The best part of all this is that the explosiveness – without question the best part of The Amare Package – is almost fully replenished. History has showed us that even the biggest hoop studs (Elgin Baylor, Bob Lanier, and Bernard King, to name but a few) can have their primes ruined by knee injuries. Just be thankful we get to see Amare’s.

Myth: Dwight Howard is, without question, the best 25-or-under big man in the league.
Truth: I understand Howard is the heir to the Next Dominant Big Man throne. That is duly noted. But it certainly isn’t guaranteed. Stoudemire could be. Why? Because he’s “this close” to figuring it all out.

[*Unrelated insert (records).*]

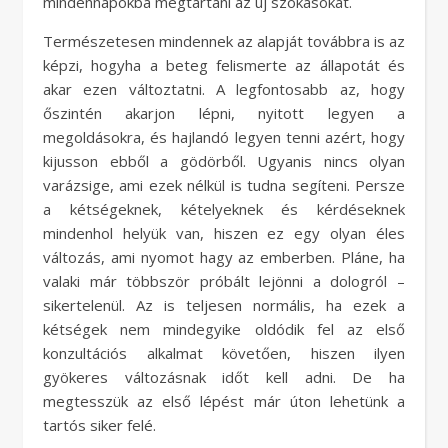
mindennapokba megtartani az új szokásokat.
Természetesen mindennek az alapját továbbra is az
képzi, hogyha a beteg felismerte az állapotát és
akar ezen változtatni. A legfontosabb az, hogy
őszintén akarjon lépni, nyitott legyen a
megoldásokra, és hajlandó legyen tenni azért, hogy
kijusson ebből a gödörből. Ugyanis nincs olyan
varázsige, ami ezek nélkül is tudna segíteni. Persze
a kétségeknek, kételyeknek és kérdéseknek
mindenhol helyük van, hiszen ez egy olyan éles
változás, ami nyomot hagy az emberben. Pláne, ha
valaki már többször próbált lejönni a dologról –
sikertelenül. Az is teljesen normális, ha ezek a
kétségek nem mindegyike oldódik fel az első
konzultációs alkalmat követően, hiszen ilyen
gyökeres változásnak időt kell adni. De ha
megtesszük az első lépést már úton lehetünk a
tartós siker felé.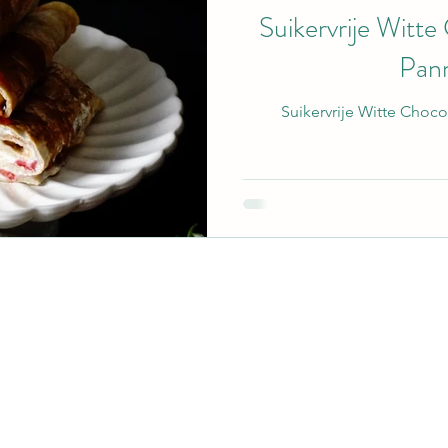
Suikervrije Witt
Pan
Suikervrije Witte Cho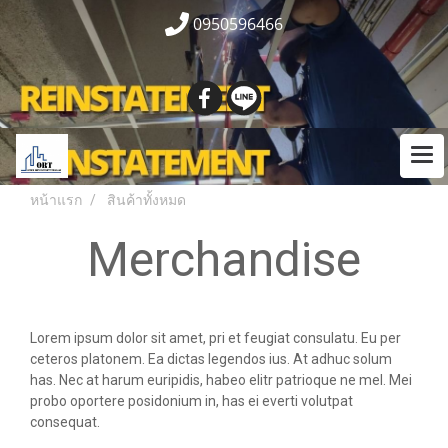
0950596466
หน้าแรก
สินค้าทั้งหมด
Merchandise
Lorem ipsum dolor sit amet, pri et feugiat consulatu. Eu per
ceteros platonem. Ea dictas legendos ius. At adhuc solum
has. Nec at harum euripidis, habeo elitr patrioque ne mel. Mei
probo oportere posidonium in, has ei everti volutpat
consequat.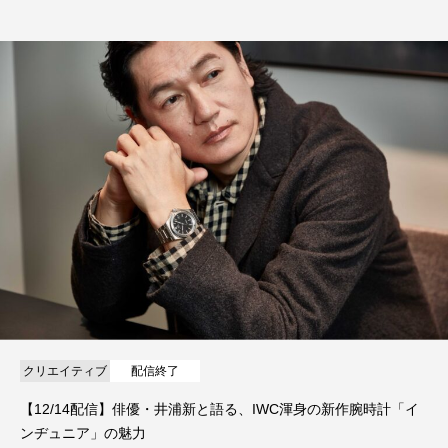
クリエイティブ
配信終了
【12/14配信】俳優・井浦新と語る、IWC渾身の新作腕時計「イ
ンヂュニア」の魅力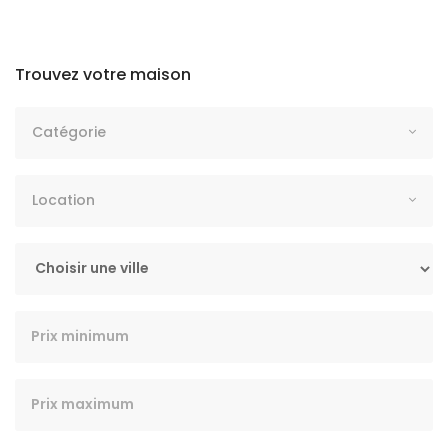
Trouvez votre maison
CATÉGORIE
Catégorie
LOCATION
Location
VILLE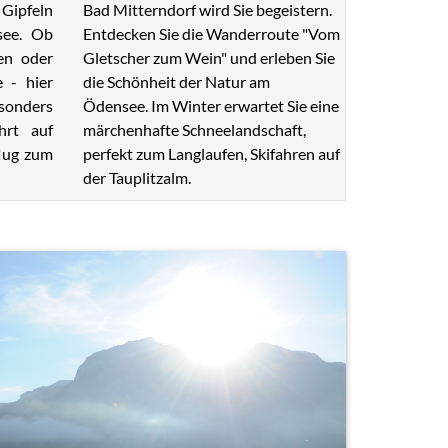
Bad Mitterndorf wird Sie begeistern.
Gipfeln
Entdecken Sie die Wanderroute "Vom
see. Ob
Gletscher zum Wein" und erleben Sie
en oder
die Schönheit der Natur am
e - hier
Ödensee. Im Winter erwartet Sie eine
esonders
märchenhafte Schneelandschaft,
hrt auf
perfekt zum Langlaufen, Skifahren auf
lug zum
der Tauplitzalm.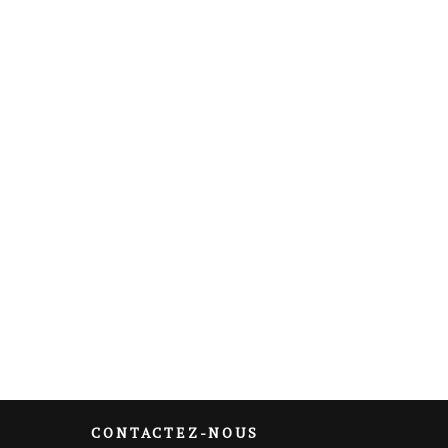
CONTACTEZ-NOUS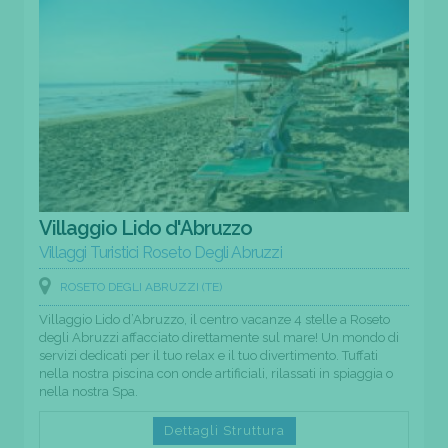
Villaggio Lido d'Abruzzo
Villaggi Turistici Roseto Degli Abruzzi
ROSETO DEGLI ABRUZZI (TE)
Villaggio Lido d’Abruzzo, il centro vacanze 4 stelle a Roseto
degli Abruzzi affacciato direttamente sul mare! Un mondo di
servizi dedicati per il tuo relax e il tuo divertimento. Tuffati
nella nostra piscina con onde artificiali, rilassati in spiaggia o
nella nostra Spa.
Dettagli Struttura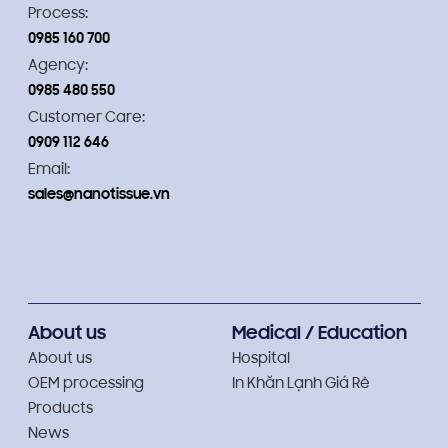
Process:
0985 160 700
Agency:
0985 480 550
Customer Care:
0909 112 646
Email:
sales@nanotissue.vn
About us
Medical / Education
About us
Hospital
OEM processing
In Khăn Lạnh Giá Rẻ
Products
News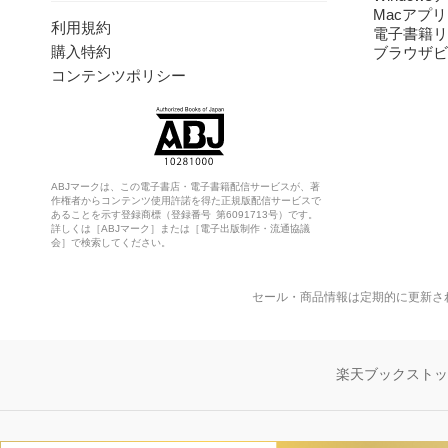
Macアプリ
利用規約
電子書籍リ
購入特約
ブラウザビ
コンテンツポリシー
ABJマークは、この電子書店・電子書籍配信サービスが、著
作権者からコンテンツ使用許諾を得た正規版配信サービスで
あることを示す登録商標（登録番号 第6091713号）です。
詳しくは［ABJマーク］または［電子出版制作・流通協議
会］で検索してください。
セール・商品情報は定期的に更新さ
楽天ブックスト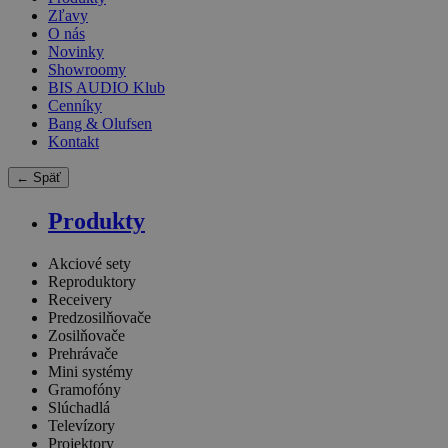
Zľavy
O nás
Novinky
Showroomy
BIS AUDIO Klub
Cenníky
Bang & Olufsen
Kontakt
← Späť
Produkty
Akciové sety
Reproduktory
Receivery
Predzosilňovače
Zosilňovače
Prehrávače
Mini systémy
Gramofóny
Slúchadlá
Televízory
Projektory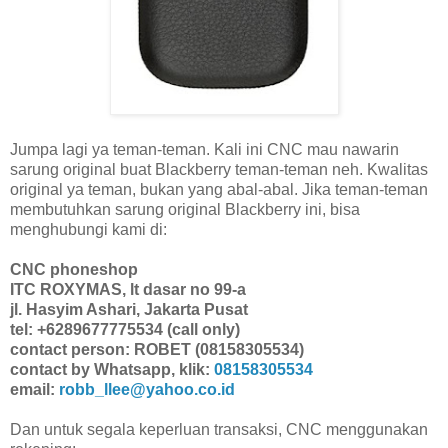
Jumpa lagi ya teman-teman. Kali ini CNC mau nawarin
sarung original buat Blackberry teman-teman neh. Kwalitas
original ya teman, bukan yang abal-abal. Jika teman-teman
membutuhkan sarung original Blackberry ini, bisa
menghubungi kami di:
CNC phoneshop
ITC ROXYMAS, lt dasar no 99-a
jl. Hasyim Ashari, Jakarta Pusat
tel: +6289677775534 (call only)
contact person: ROBET (08158305534)
contact by Whatsapp, klik:
08158305534
email:
robb_llee@yahoo.co.id
Dan untuk segala keperluan transaksi, CNC menggunakan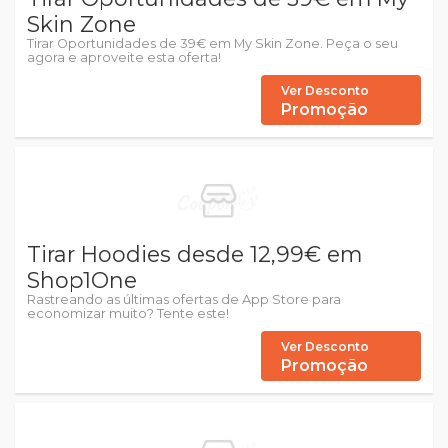
Skin Zone
Tirar Oportunidades de 39€ em My Skin Zone. Peça o seu
agora e aproveite esta oferta!
Ver Desconto
Promoção
Tirar Hoodies desde 12,99€ em
Shop1One
Rastreando as últimas ofertas de App Store para
economizar muito? Tente este!
Ver Desconto
Promoção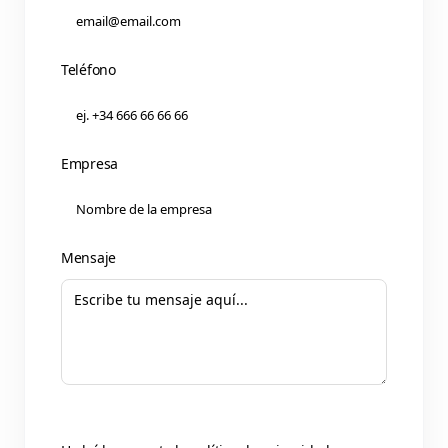
Teléfono
Empresa
Mensaje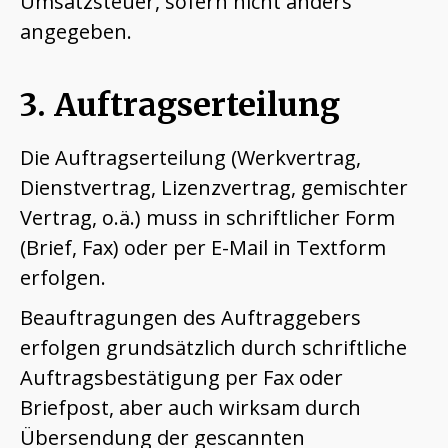
Umsatzsteuer, sofern nicht anders
angegeben.
3. Auftragserteilung
Die Auftragserteilung (Werkvertrag,
Dienstvertrag, Lizenzvertrag, gemischter
Vertrag, o.ä.) muss in schriftlicher Form
(Brief, Fax) oder per E-Mail in Textform
erfolgen.
Beauftragungen des Auftraggebers
erfolgen grundsätzlich durch schriftliche
Auftragsbestätigung per Fax oder
Briefpost, aber auch wirksam durch
Übersendung der gescannten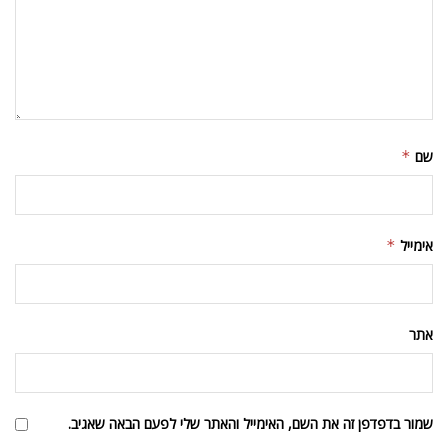
שם
*
אימייל
*
אתר
שמור בדפדפן זה את השם, האימייל והאתר שלי לפעם הבאה שאגיב.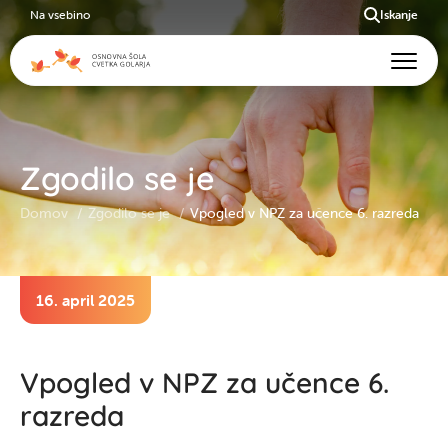
Na vsebino
Iskanje
Zgodilo se je
Domov
Zgodilo se je
Vpogled v NPZ za učence 6. razreda
16. april 2025
Vpogled v NPZ za učence 6.
razreda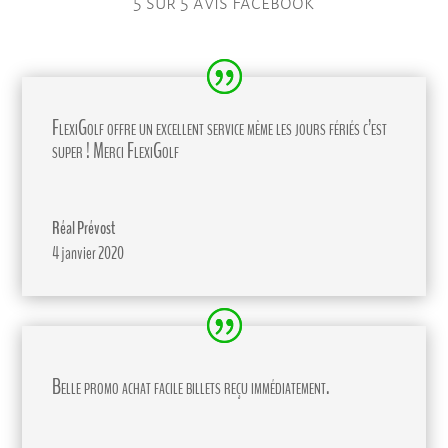
5 sur 5 avis Facebook
FlexiGolf offre un excellent service même les jours fériés c’est
super ! Merci FlexiGolf
Réal Prévost
4 janvier 2020
Belle promo achat facile billets reçu immédiatement.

Yes, STAT deserves criticism for his D (see above), for his World B. Free-like theorizing (“My guy may have got 30, but I got 35”), and for his occasional ego-driven rants (for further reference read Jack McCallum’s Seven Seconds or Less). But does he actually realize how close he is to being the most dominant big in basketball?

Stoudemire’s offensive game, at his position, is without peer. It’s not even close. There isn’t another player with his combination of height, length, athleticism, range, and power. He amps his game up for the playoffs, and unlike the grating tendency of Howard the past two seasons, Stoudemire’s production goes up after January 1st. What Amare did after the Marion trade (29-9-2 blks on 59% FG) can become an 82-game killing spree, year after year.

What holds Stoudemire back is the things Howard is best at: rebounding, defense, and interior presence. And therein lies the difference. If Stoudemire even slightly increased his effort in those areas, the whole thing would be shaken up. Why do we have to “imagine” Amare playing D? We shouldn’t have to.

You could say that this year is big for STAT. He’s playing under Porter now; D’Antoni can no longer be blamed for hiding the defender within. It’s on Amare now. He’s either going to choose a path of all-out on both ends – like Duncan and KG – or keep giving up points, not boxing out, and watching guys haul defensive boards over his back. Then, and only then, will he stand above Howard (or above anyone else for that matter) as the best big in the game.